Costs & Pricing

Two pricing models -- fixed subscription for developers, pay-per-token for automation.

Pricing

Two Pricing Models

Fixed monthly subscriptions for interactive use, per-token billing for automation.

Standard Developer

$100/month

Claude Max 5x

Requirements analysis
Planning and research
Code reviews
Bug triage
Documentation

Power Developer

$200/month

Claude Max 20x

Everything in Standard
Full implementation pipelines
Multiple stories per day
Figma integration
Heavy code generation

Automation

Per-run (API tokens)

Pay as you go

Headless agents on ADO/Jira
PR review and answer
DoR / DoD checks
Bug fix automation
QA and doc generation

API Pricing

API Model Pricing

Token costs vary by model. Automation uses API billing.

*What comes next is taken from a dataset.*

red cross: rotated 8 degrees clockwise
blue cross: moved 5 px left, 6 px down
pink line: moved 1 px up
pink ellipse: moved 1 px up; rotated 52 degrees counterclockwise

Model	Input	Output	Cache Read	Used For
Opus 4.6	$5/MTok	$25/MTok	$0.50/MTok	Planning, code review
Sonnet 4.6	$3/MTok	$15/MTok	$0.30/MTok	Execution, PR review
Haiku 4.5	$1/MTok	$5/MTok	$0.10/MTok	File lookup, doc search

Important

API vs Subscription: Know the Cost Difference

Direct API usage can cost up to 10x more than a monthly subscription for the same work.

API Usage Is Significantly More Expensive

Running AI coding tools through direct API billing (pay-per-token) is roughly 8-10x more expensive than using the same models through a monthly subscription plan (e.g., Claude Max, GitHub Copilot, Cursor Pro). This applies to Claude Code and likely other AI coding providers as well.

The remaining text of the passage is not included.